Source records:
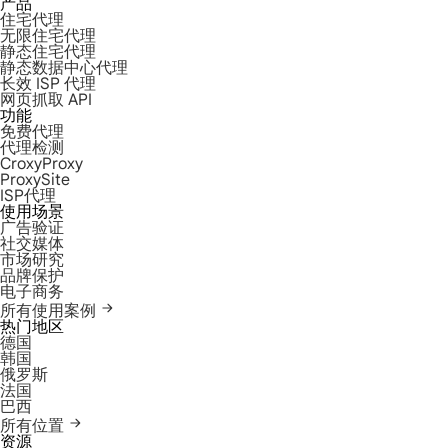
产品
住宅代理
无限住宅代理
静态住宅代理
静态数据中心代理
长效 ISP 代理
网页抓取 API
功能
免费代理
代理检测
CroxyProxy
ProxySite
ISP代理
使用场景
广告验证
社交媒体
市场研究
品牌保护
电子商务
所有使用案例
热门地区
德国
韩国
俄罗斯
法国
巴西
所有位置
资源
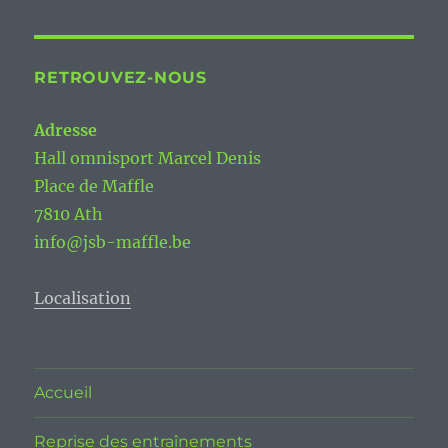
RETROUVEZ-NOUS
Adresse
Hall omnisport Marcel Denis
Place de Maffle
7810 Ath
info@jsb-maffle.be
Localisation
Accueil
Reprise des entraînements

:: Task to complete ::
Copy out the records above in full, exactly as written, but not the pictures.

:: Worked solution ::
产品
住宅代理
无限住宅代理
静态住宅代理
静态数据中心代理
长效 ISP 代理
网页抓取 API
功能
免费代理
代理检测
CroxyProxy
ProxySite
ISP代理
使用场景
广告验证
社交媒体
市场研究
品牌保护
电子商务
所有使用案例
热门地区
德国
韩国
俄罗斯
法国
巴西
所有位置
资源
RETROUVEZ-NOUS
Adresse
Hall omnisport Marcel Denis
Place de Maffle
7810 Ath
info@jsb-maffle.be
Localisation
Accueil
Reprise des entraînements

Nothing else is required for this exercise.